Please set out each line below exactly as it stands, without the images.
── Data shown ──
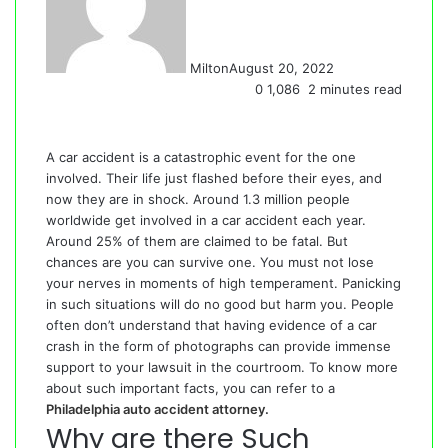
Milton
August 20, 2022
0
1,086
2 minutes read
A car accident is a catastrophic event for the one
involved. Their life just flashed before their eyes, and
now they are in shock. Around 1.3 million people
worldwide get involved in a car accident each year.
Around 25% of them are claimed to be fatal. But
chances are you can survive one. You must not lose
your nerves in moments of high temperament. Panicking
in such situations will do no good but harm you. People
often don’t understand that having evidence of a car
crash in the form of photographs can provide immense
support to your lawsuit in the courtroom. To know more
about such important facts, you can refer to a
Philadelphia auto accident attorney
.
Why are there Such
───
=== Answer to the problem ===
Milton
August 20, 2022
0
1,086
2 minutes read
A car accident is a catastrophic event for the one
involved. Their life just flashed before their eyes, and
now they are in shock. Around 1.3 million people
worldwide get involved in a car accident each year.
Around 25% of them are claimed to be fatal. But
chances are you can survive one. You must not lose
your nerves in moments of high temperament. Panicking
in such situations will do no good but harm you. People
often don’t understand that having evidence of a car
crash in the form of photographs can provide immense
support to your lawsuit in the courtroom. To know more
about such important facts, you can refer to a
Philadelphia auto accident attorney
.
Why are there Such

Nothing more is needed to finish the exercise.